Como respuesta el sacerdote salió en seguida con su maleta de mano detrás de la mujer que le servía de
guía. Atravesaron obscuras y apartadas calle hasta llegar a la antigua plaza de toros, al llegar a ésta, la
mujer se detuvo y abrió una habitación. El cuarto estaba sombrío, con a la débil luz de una vela el
sacerdote distinguió al enfermo. El padre se sentó en el banco, le tomó una mano y la encontró rígida,
como el frío de la muerte, por el cual comprendió la gravedad del enfermo y sin más tiempo que perder
le dijo:
– Hijo mío… ¿Te sientes muy mal?
– Si padrecito (Contestó el enfermo con desfallecida voz) Y quiero confesarme.
6. El sacerdote abrió su maleta, saco la estola, se la colocó sobre los hombros y volvió a decir al
enfermo:
– Bien hijo mío, dime tus pecados.
El enfermo, no obstante su gravedad, tenía completa lucidez e hizo una larga confesión de sus
culpas, la que terminó entre sollozos. El señor cura el terminar éste el relato de sus pecados, le
confortó con sus consejos y le dio la absolución. Luego, volvió a abrir la maleta, sacó lo necesario
y le administró la extremaunción. Al cabo de ponerle los santos oleos, se quitó el padre la estola y
la colocó sobre una cabecera de la cama donde estaba el enfermo, cerró su maleta, se despidió
tiernamente del enfermo y de su mujer y se fue a su casa.

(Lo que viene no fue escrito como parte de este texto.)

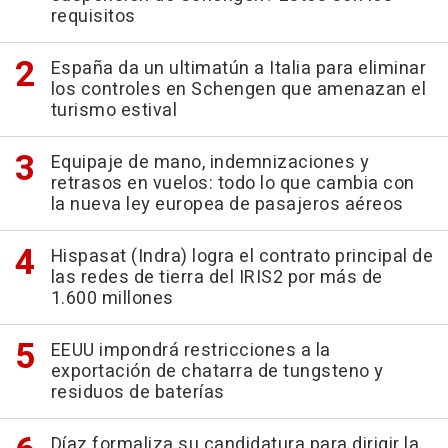
requisitos
España da un ultimatún a Italia para eliminar
los controles en Schengen que amenazan el
turismo estival
Equipaje de mano, indemnizaciones y
retrasos en vuelos: todo lo que cambia con
la nueva ley europea de pasajeros aéreos
Hispasat (Indra) logra el contrato principal de
las redes de tierra del IRIS2 por más de
1.600 millones
EEUU impondrá restricciones a la
exportación de chatarra de tungsteno y
residuos de baterías
Díaz formaliza su candidatura para dirigir la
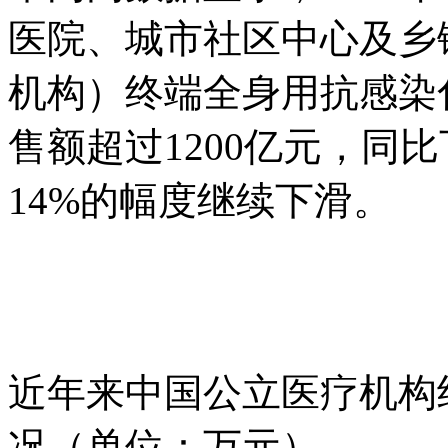
医院、城市社区中心及乡
机构）终端全身用抗感染
售额超过1200亿元，同比
14%的幅度继续下滑。
近年来中国公立医疗机构
况（单位：万元）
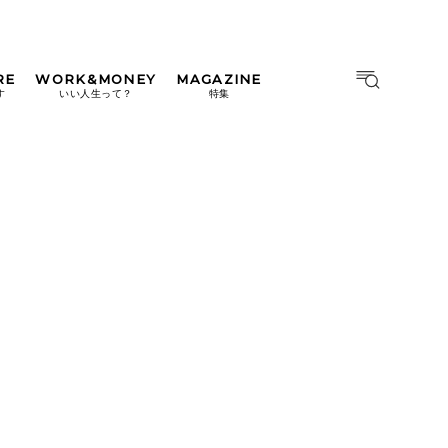
RE
WORK&MONEY
MAGAZINE
MAGAZINE
MOOK
す
いい人生って？
特集
2026年9月号「北海道 おいし
く遊ぶ、夏のご褒美旅。」
2026年8月号『お茶の時間で
す。』
日本橋
#中目黒
#吉祥寺
#横浜
2026年7月号「鎌倉 ローカル
が 教えてくれた 本当の歩き
方。」
2026年6月号「大銀座 トレン
ドが生まれる 新しい一流店
へ。」
2026年5月号「“大好き”に出
会いに。韓国」
2026年4月号「未来をつくる、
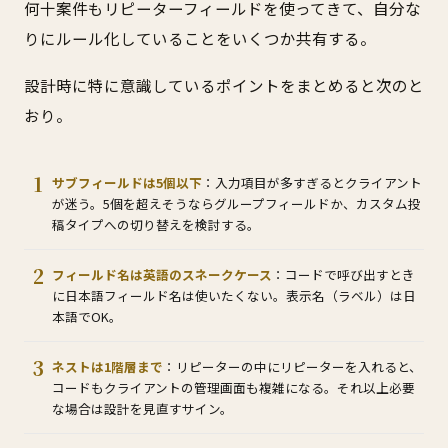
何十案件もリピーターフィールドを使ってきて、自分な
りにルール化していることをいくつか共有する。
設計時に特に意識しているポイントをまとめると次のと
おり。
サブフィールドは5個以下
：入力項目が多すぎるとクライアント
が迷う。5個を超えそうならグループフィールドか、カスタム投
稿タイプへの切り替えを検討する。
フィールド名は英語のスネークケース
：コードで呼び出すとき
に日本語フィールド名は使いたくない。表示名（ラベル）は日
本語でOK。
ネストは1階層まで
：リピーターの中にリピーターを入れると、
コードもクライアントの管理画面も複雑になる。それ以上必要
な場合は設計を見直すサイン。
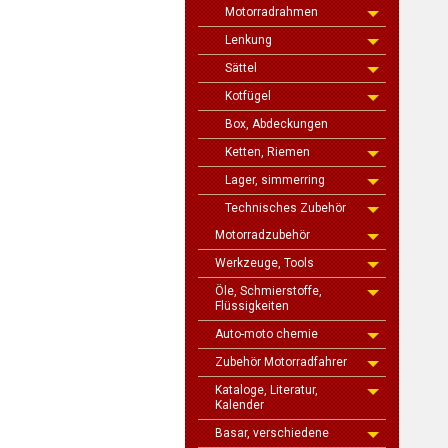
Motorradrahmen
Lenkung
Sättel
Kotfügel
Box, Abdeckungen
Ketten, Riemen
Lager, simmerring
Technisches Zubehör
Motorradzubehör
Werkzeuge, Tools
Öle, Schmierstoffe,
Flüssigkeiten
Auto-moto chemie
Zubehör Motorradfahrer
Kataloge, Literatur,
Kalender
Basar, verschiedene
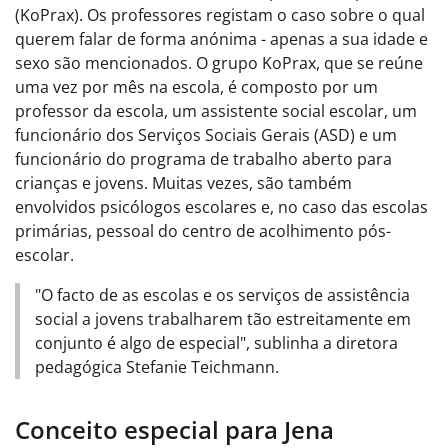
(KoPrax). Os professores registam o caso sobre o qual
querem falar de forma anónima - apenas a sua idade e
sexo são mencionados. O grupo KoPrax, que se reúne
uma vez por mês na escola, é composto por um
professor da escola, um assistente social escolar, um
funcionário dos Serviços Sociais Gerais (ASD) e um
funcionário do programa de trabalho aberto para
crianças e jovens. Muitas vezes, são também
envolvidos psicólogos escolares e, no caso das escolas
primárias, pessoal do centro de acolhimento pós-
escolar.
"O facto de as escolas e os serviços de assistência
social a jovens trabalharem tão estreitamente em
conjunto é algo de especial", sublinha a diretora
pedagógica Stefanie Teichmann.
Conceito especial para Jena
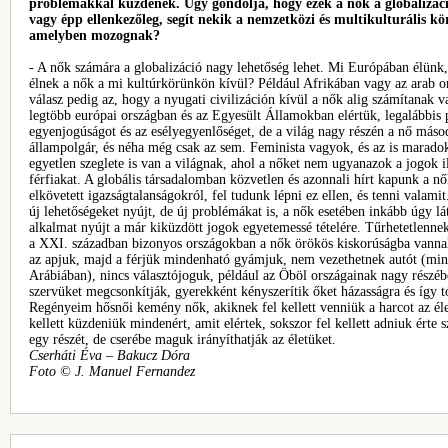
problémákkal küzdenek. Úgy gondolja, hogy ezek a nők a globalizáci
vagy épp ellenkezőleg, segít nekik a nemzetközi és multikulturális kö
amelyben mozognak?
- A nők számára a globalizáció nagy lehetőség lehet. Mi Európában élünk
élnek a nők a mi kultúrkörünkön kívül? Például Afrikában vagy az arab 
válasz pedig az, hogy a nyugati civilizáción kívül a nők alig számítanak v
legtöbb európai országban és az Egyesült Államokban elértük, legalábbis 
egyenjogúságot és az esélyegyenlőséget, de a világ nagy részén a nő más
állampolgár, és néha még csak az sem. Feminista vagyok, és az is marado
egyetlen szeglete is van a világnak, ahol a nőket nem ugyanazok a jogok il
férfiakat. A globális társadalomban közvetlen és azonnali hírt kapunk a nő
elkövetett igazságtalanságokról, fel tudunk lépni ez ellen, és tenni valamit
új lehetőségeket nyújt, de új problémákat is, a nők esetében inkább úgy l
alkalmat nyújt a már kiküzdött jogok egyetemessé tételére. Tűrhetetlenne
a XXI. században bizonyos országokban a nők örökös kiskorúságba vanna
az apjuk, majd a férjük mindenható gyámjuk, nem vezethetnek autót (min
Arábiában), nincs választójoguk, például az Öböl országainak nagy részé
szervüket megcsonkítják, gyerekként kényszerítik őket házasságra és így 
Regényeim hősnői kemény nők, akiknek fel kellett venniük a harcot az éle
kellett küzdeniük mindenért, amit elértek, sokszor fel kellett adniuk érte
egy részét, de cserébe maguk irányíthatják az életüket.
Cserháti Éva – Bakucz Dóra
Foto © J. Manuel Fernandez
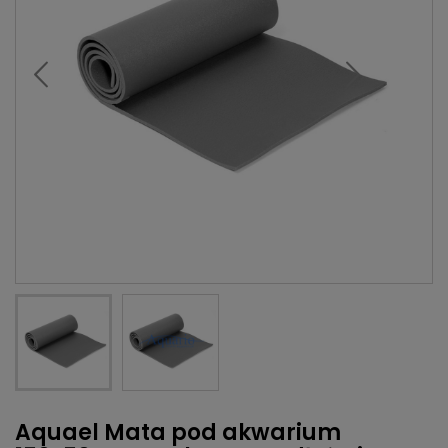
Aquael Mata pod akwarium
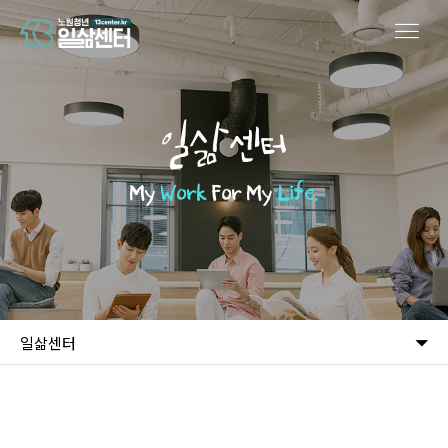
일삶센터
My
Work
For My
Life.
일삶센터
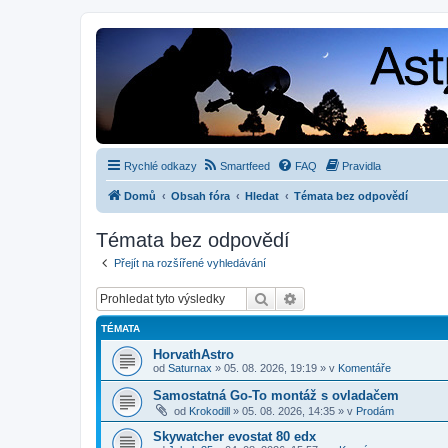
Rychlé odkazy
Smartfeed
FAQ
Pravidla
Domů
Obsah fóra
Hledat
Témata bez odpovědí
Témata bez odpovědí
Přejít na rozšířené vyhledávání
Hledat
Pokročilé hledání
TÉMATA
HorvathAstro
od
Saturnax
»
05. 08. 2026, 19:19
» v
Komentáře
Samostatná Go-To montáž s ovladačem
od
Krokodill
»
05. 08. 2026, 14:35
» v
Prodám
Skywatcher evostat 80 edx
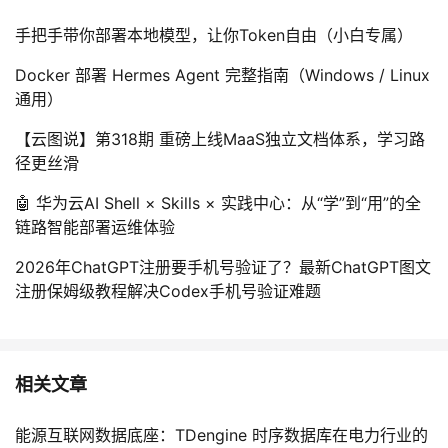
手把手带你部署本地模型，让你Token自由（小白专属）
Docker 部署 Hermes Agent 完整指南（Windows / Linux
通用）
【云图说】第318期 重磅上线MaaS独立文档体系，学习路
径更丝滑
🤖 华为云AI Shell × Skills × 实践中心：从“学”到“用”的全
链路智能部署运维体验
2026年ChatGPT注册要手机号验证了？最新ChatGPT图文
注册保姆级教程解决Codex手机号验证难题
相关文章
能源互联网数据底座：TDengine 时序数据库在电力行业的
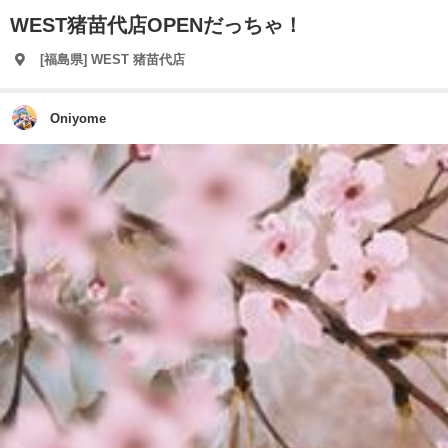
WEST猪苗代店OPENだっちゃ！
[福島県] WEST 猪苗代店
Oniyome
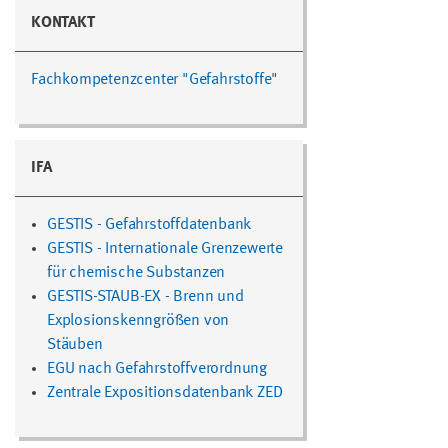
KONTAKT
Fachkompetenzcenter "Gefahrstoffe"
IFA
GESTIS - Gefahrstoffdatenbank
GESTIS - Internationale Grenzewerte
für chemische Substanzen
GESTIS-STAUB-EX - Brenn und
Explosionskenngrößen von
Stäuben
EGU nach Gefahrstoffverordnung
Zentrale Expositionsdatenbank ZED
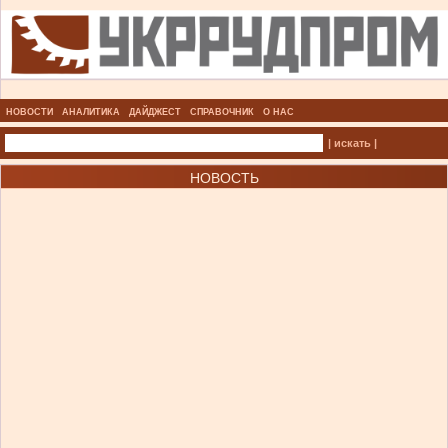
НОВОСТИ
АНАЛИТИКА
ДАЙДЖЕСТ
СПРАВОЧНИК
О НАС
| искать |
НОВОСТЬ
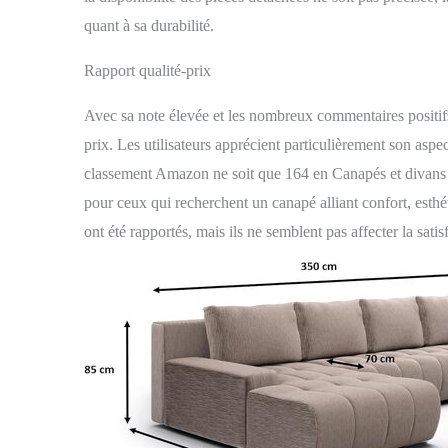
quant à sa durabilité.
Rapport qualité-prix
Avec sa note élevée et les nombreux commentaires positifs
prix. Les utilisateurs apprécient particulièrement son aspe
classement Amazon ne soit que 164 en Canapés et divans de
pour ceux qui recherchent un canapé alliant confort, esthé
ont été rapportés, mais ils ne semblent pas affecter la satis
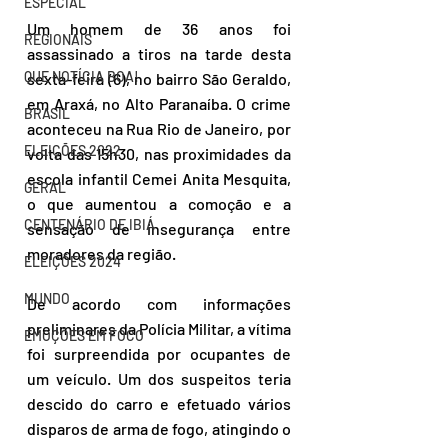
ESPECIAL
Um homem de 36 anos foi 
REGIONAIS
assassinado a tiros na tarde desta 
QUE NOTÍCIA BOA!
sexta-feira (6), no bairro São Geraldo, 
em Araxá, no Alto Paranaíba. O crime 
BRASIL
aconteceu na Rua Rio de Janeiro, por 
ELEIÇÕES 2022
volta das 15h30, nas proximidades da 
escola infantil Cemei Anita Mesquita, 
GERAL
o que aumentou a comoção e a 
CENTENÁRIO DE IBIÁ
sensação de insegurança entre 
moradores da região.
ELEIÇÕES 2024
MUNDO
De acordo com informações 
preliminares da Polícia Militar, a vítima 
EMOÇÕES EM FOCO
foi surpreendida por ocupantes de 
um veículo. Um dos suspeitos teria 
descido do carro e efetuado vários 
disparos de arma de fogo, atingindo o 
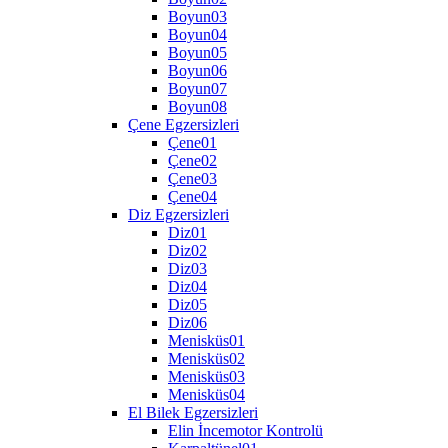
Boyun03
Boyun04
Boyun05
Boyun06
Boyun07
Boyun08
Çene Egzersizleri
Çene01
Çene02
Çene03
Çene04
Diz Egzersizleri
Diz01
Diz02
Diz03
Diz04
Diz05
Diz06
Menisküs01
Menisküs02
Menisküs03
Menisküs04
El Bilek Egzersizleri
Elin İncemotor Kontrolü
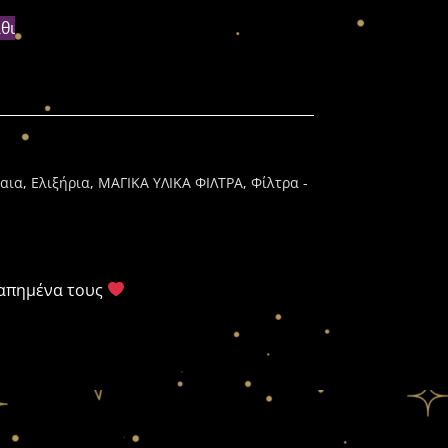
θι
αια
,
Ελιξήρια
,
ΜΑΓΙΚΑ ΥΛΙΚΑ ΦΙΛΤΡΑ
,
Φίλτρα -
γαπημένα τους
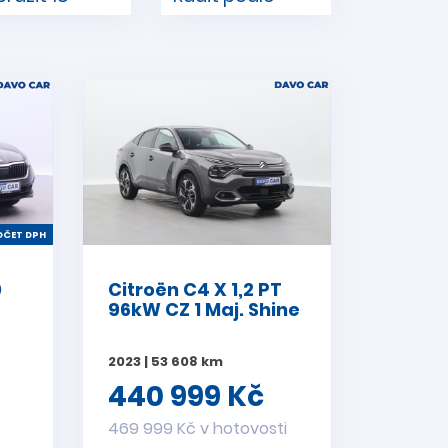
ČET DPH
0
Citroën C4 X 1,2 PT
96kW CZ 1 Maj. Shine
2023 | 53 608 km
440 999 Kč
i
469 999 Kč v hotovosti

Al día siguiente, como no encontraba la estola en su maleta, recordó que había dejado olvidada
en la casa del enfermo. Entonces decidió mando a un monaguillo por ella y tras largo rato
regreso, comunicándole que había tocado largo rato la puerta de la casa y que nadie le abrió;
impaciente el padre mandó al sacristán, cuando este regreso le comunico los mismo , que tocó la
puerta hasta con una piedra y que nadie le abrió, y que tenía la impresión de que la casa estaba
deshabitada. El padre perdió la paciencia y fue él personalmente a la casa, con igual resultado que
los dos anteriores, pues no le abrió nadie pero además se dio cuenta del abandono de la casa.
7. Intrigado busco al dueño del edificio, quien al escuchar el relato del padre, le
respondió:
– Padrecito, es muy raro lo que usted me dice, hace más de dos años que tengo
estos cuartos desocupados y han permanecido cerrados. Pero pronto saldremos de
dudas, usted dice que la estola la dejó colgada en la cabecera, vamos a
desengañarnos.
Al meter el dueño la llave en la chapa de la puerta el pasador dio un rechinido, lo
cual hacía notar que hacía largo tiempo que no se habría. Cuando la puerta se abrió,
percibieron un fuerte olor a humedad; el padre encendió un cerillo y ambos vieron
enormes telarañas colgando del techo y numerosas ratas corriendo asustadas. El
piso estaba enlosado y cubierto por una gruesa capa de polvo; sin embargo la estola
estaba colgada en la cama, tal como el padre había asegurado.
Este suceso causó tremenda sensación. Se dice que el padre Esqueda adquirió un
fuerte padecimiento hepático, ocasionado por un derrame de bilis, a resultado del
cual murió después de haber confesado al enfermo.